Cost-Benefit Summary
| Task Type | GPT-3.5 Sufficient? | GPT-4 Cost/Quality Ratio |
|---|---|---|
| Simple classification | Yes | Not worth 30x cost |
| Summarization | Yes | Marginal improvement |
| Code generation (simple) | Yes | Minor quality gain |
| Code generation (complex) | No | Worth it |
| SQL (simple) | Yes | Not needed |
| SQL (complex) | No | Necessary for accuracy |
| Math/reasoning | No | Required |
| Multi-step analysis | No | Required |
Decision Framework
def select_model(
task_type: str,
complexity: str,
accuracy_critical: bool,
budget_constrained: bool
) -> str:
"""Select optimal model for task."""
# High accuracy requirement always uses GPT-4
if accuracy_critical and not budget_constrained:
return "gpt-4"
# Task-specific routing
gpt4_required = {
"complex_sql": True,
"multi_step_reasoning": True,
"code_review": True,
"mathematical": True,
"legal_analysis": True,
}
gpt35_sufficient = {
"summarization": True,
"simple_classification": True,
"extraction": True,
"translation": True,
"simple_qa": True,
}
if task_type in gpt4_required and gpt4_required[task_type]:
return "gpt-4" if not budget_constrained else "gpt-35-turbo"

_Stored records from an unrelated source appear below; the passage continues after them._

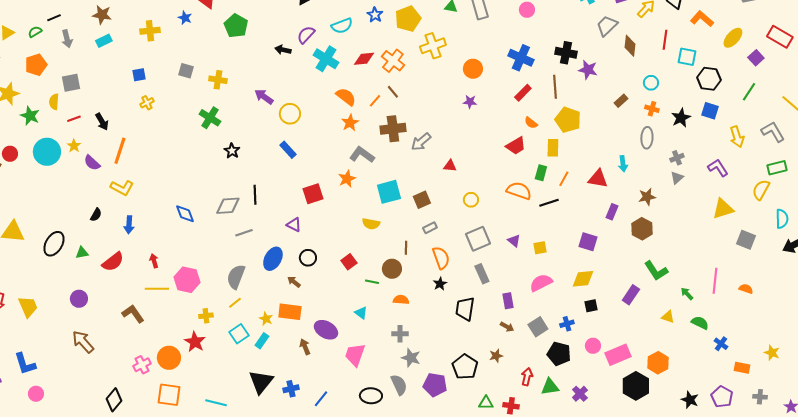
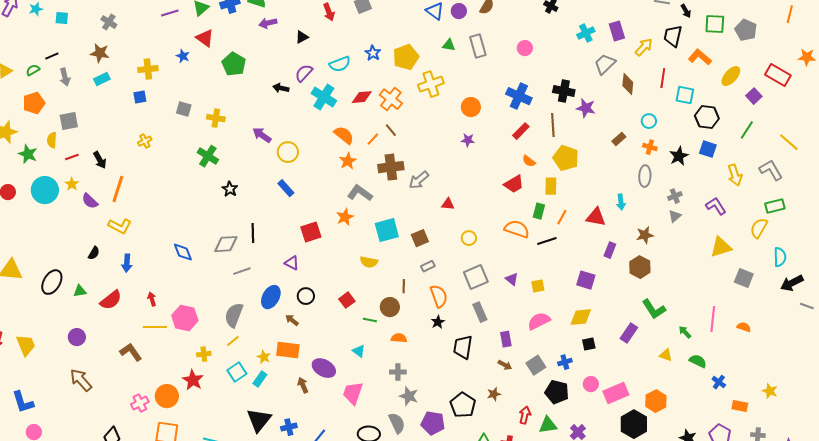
blue square: (139, 75) -> (140, 97), moved

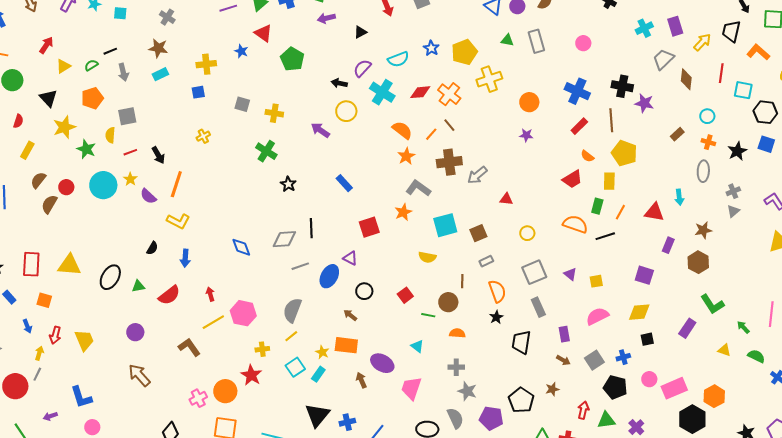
yellow circle: (288, 152) -> (346, 111), moved
blue ellipse: (271, 297) -> (329, 276), moved
yellow line: (155, 327) -> (213, 322), turned -30

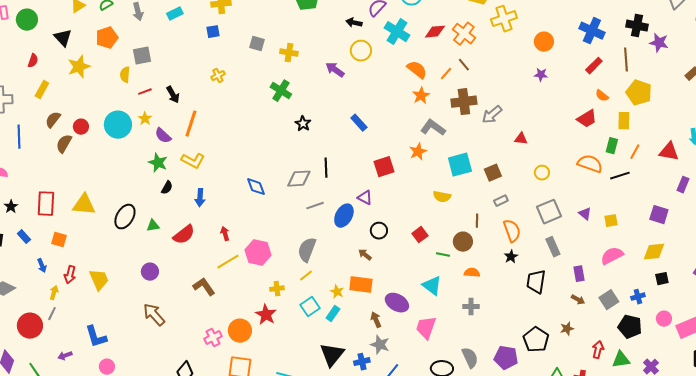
green star: (86, 149) -> (158, 163), moved
cyan triangle: (417, 346) -> (432, 286), size x1.5
gray star: (467, 391) -> (380, 345), moved

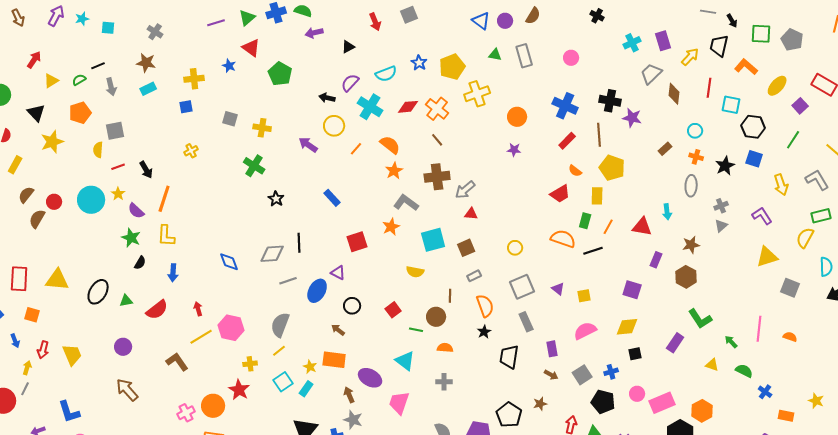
orange line: (446, 74) -> (356, 149), moved
red triangle: (521, 139) -> (471, 214), moved
yellow L-shape: (193, 161) -> (166, 236), turned 65

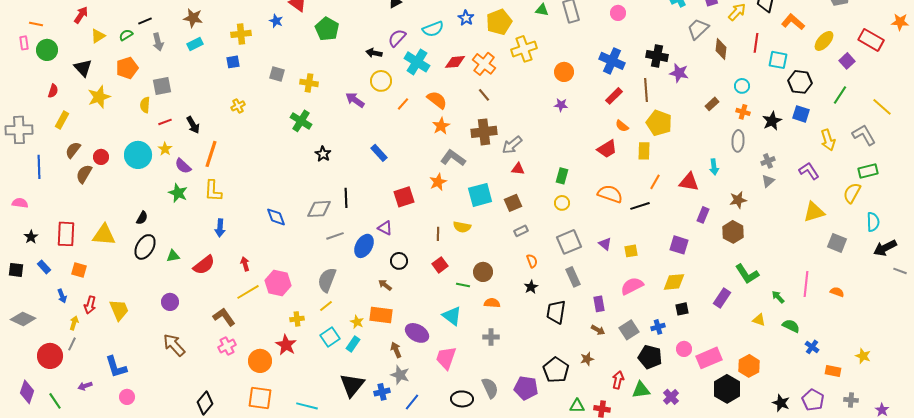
green rectangle: (585, 221) -> (562, 176), moved
black semicircle: (140, 263) -> (142, 218), moved
brown line: (450, 296) -> (438, 234), moved
orange semicircle: (485, 306) -> (532, 261), size x0.6
pink cross: (186, 413) -> (227, 346), moved

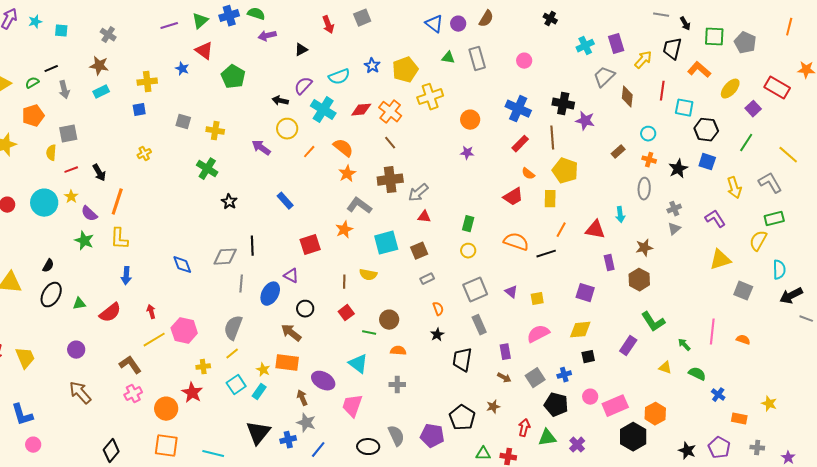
purple rectangle: (703, 215) -> (609, 263), turned -35
gray line: (335, 236) -> (241, 284), turned -66
brown arrow: (385, 285) -> (291, 333), size x1.5

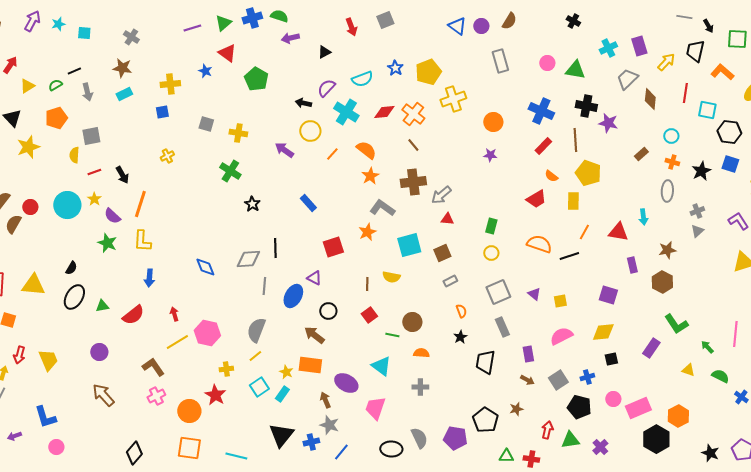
green triangle: (448, 58) -> (575, 70), moved, size x1.5

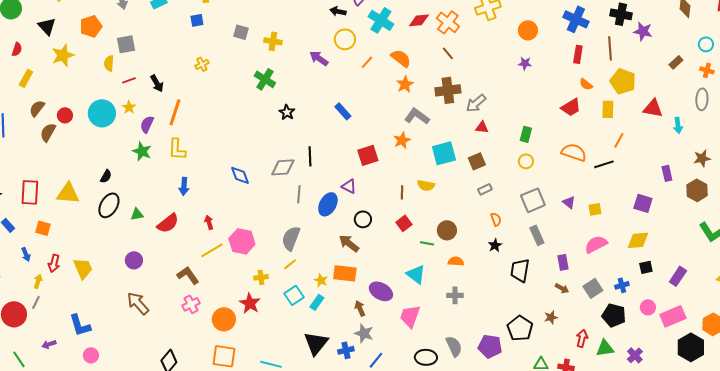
red rectangle: (543, 146) -> (578, 54), turned -36
purple semicircle: (112, 216) -> (147, 124), turned 72
red triangle: (618, 232) -> (653, 108), moved
purple rectangle: (651, 348) -> (678, 276), moved

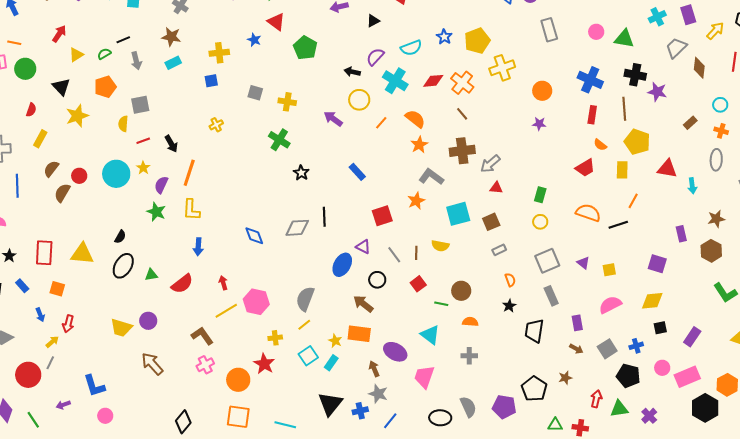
gray line: (299, 194) -> (394, 255), moved, turned -42
yellow trapezoid: (83, 268) -> (121, 328), moved, turned 130
yellow arrow: (38, 281) -> (52, 342), turned 32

if task_type in gpt35_sufficient and gpt35_sufficient[task_type]:
return "gpt-35-turbo"
# Default based on complexity
if complexity == "high":
return "gpt-4" if not budget_constrained else "gpt-35-turbo"
return "gpt-35-turbo"
Performance Comparison
| Metric | GPT-3.5 Turbo | GPT-4 |
|---|---|---|
| Latency (simple) | ~1s | ~3s |
| Latency (complex) | ~2s | ~8s |
| Cost per 1K tokens | $0.002 | $0.03-0.06 |
| Context window | 4K | 8K/32K |
| Reasoning accuracy | ~70% | ~90% |
Practical Recommendations
- Start with GPT-3.5 for all tasks
- Upgrade to GPT-4 when quality is insufficient
- Use GPT-4 directly for reasoning-heavy tasks
- Monitor costs closely - GPT-4 bills add up fast
- Hybrid approach - use GPT-3.5 for pre-processing, GPT-4 for final analysis
The models complement each other. Use both strategically based on task requirements and budget constraints.